Another bonesetter, Robert Motion, helped so many people, villagers of Denhead, Fifeshire decided to honor him. It happened on 13 June 1845 and involved a procession of working men with “music and colours” parading through the village. They then assembled at the local schoolroom where a speech honoring Motion for having been “serviceable” to the people in setting broken and dislocated limbs was delivered by the local schoolmaster. Afterwards Motion was presented with a silver snuff-box that bore the following inscription:

“Presented to Robert Motion by the inhabitants of Denhead and vicinity, as a mark of esteem for his services as an expert bonesetter.”[10]

Although there were many other stories of success, it was not just ordinary people who found relief from bonesetters. Members of Britain’s royalty employed them when their court physicians were inadequate or inefficient. For instance, George II had his own bonesetter, a man named Joshua Ward.

Sometimes bonesetters were as famous or more famous than their clients. One well-known bonesetter in the United Kingdom who gained fame was a woman named Sarah “Crazy Sally” Mapp. She learned her impressive bone-setting skills from her father who had supposedly taught her how to reset almost any bone. Mapp practiced bone-setting in the early 1700s in Epsom and London and achieved fame both by performing remarkable bone-setting acts and by being a woman in a male-dominated profession.
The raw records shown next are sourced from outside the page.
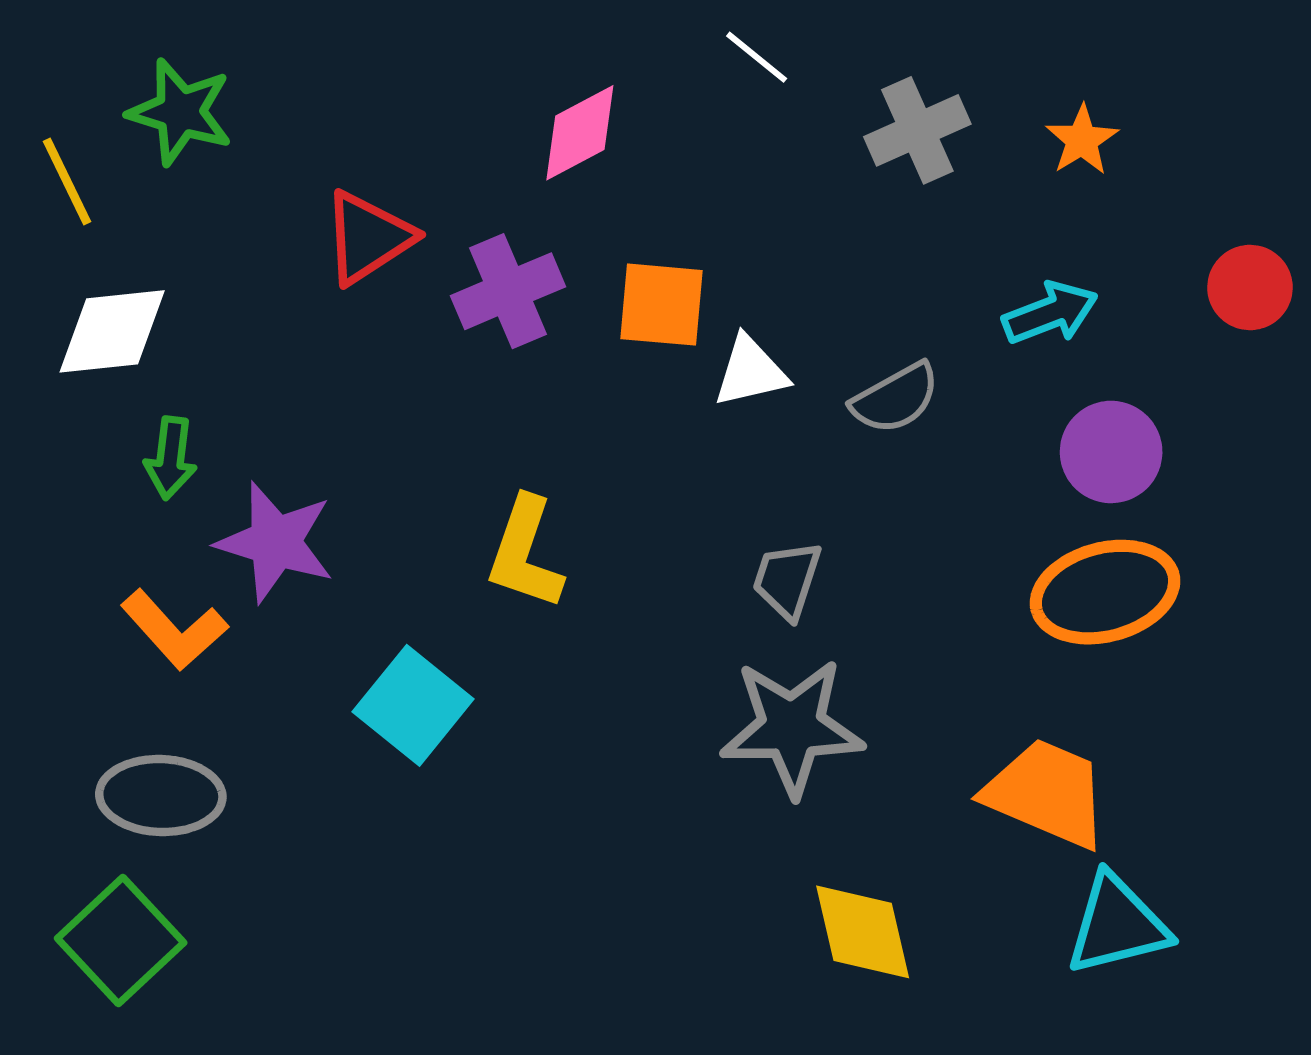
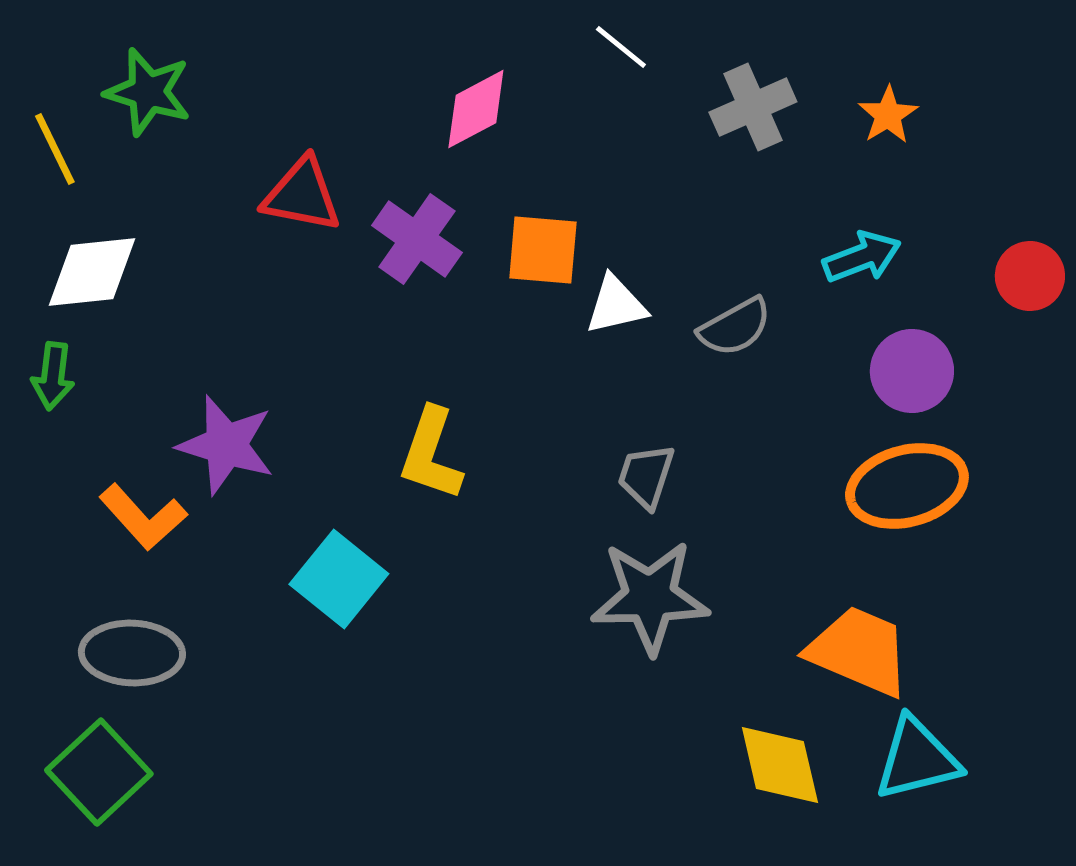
red triangle: (368, 238) -> (302, 195), turned 44
red circle: (1250, 287) -> (1030, 276), moved
purple cross: (508, 291) -> (417, 239), turned -32
green arrow: (171, 458) -> (53, 376), moved
yellow diamond: (863, 932) -> (780, 765), moved

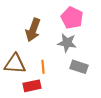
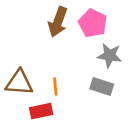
brown arrow: (33, 30) -> (58, 22), moved
gray star: (67, 43) -> (110, 56), moved

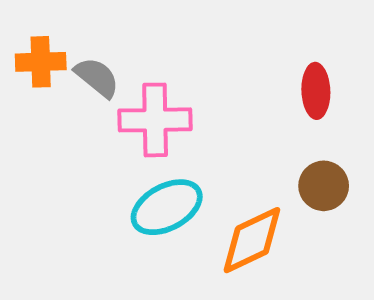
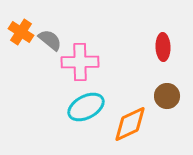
orange cross: (41, 62) -> (21, 32), turned 35

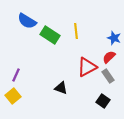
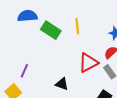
blue semicircle: (27, 21) -> (27, 16), turned 144
purple line: (16, 75) -> (24, 71), moved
The Dundee Evening Telegraph remarked on her amazing abilities stating:

“Mrs. Mapp was the rage in London and was said to have straightened the body of a man whose back had stuck out two inches for nine years, and a gentleman who went into her house with one shoe heel six inches high, came out again cured of a lameness of twenty years’ standing, and with both his legs of equal length. The reported cure of Sir Hans Sloane’s niece by Mrs. Mapp made her the town talk.”[11]

Bonesetters - Sarah “Crazy Sally” Mapp

Sarah “Crazy Sally” Mapp. Courtesy of Wikipedia.

Mapp was not the only female bonesetter in the eighteenth century. Another female bonesetter operated in Nièvre, located in the region of Bourgogne-Franche-Comté in the center of France. She was Madame Thevenet and “said to have set to her work like ‘the boldest of men’ (setting broken or dislocated bones before anaethesia and x-rays).”[12]  

Besides Thevenet, there were other bonesetters in France. Some they came from a long line of hereditary bonesetters. Matthew Ramsey, a historian of today on France and medicine and public health, reported on these early generations of bonesetters stating:

“At Sivry in the Ardennes lived one of the many families that handed down the craft from father to son; the member active at the end of the Restoration enjoyed a practice extending through the arrondissement of Vouziers. Another such dynasty could be found at Lentigny in the Loire, where in 1808 Claude Péricard affirmed in a petition to the emperor [Napoleon Bonaparte] that he and his ancestors had practiced [bonesetting] for fifty-eight years.”[13]

There were also some colorful bone-setting families in America where generation after generation practiced the skill. One famous bone-setting family were the Sweets. Although they were also blacksmiths, their legacy involved at least four generations of bone-setting practitioners.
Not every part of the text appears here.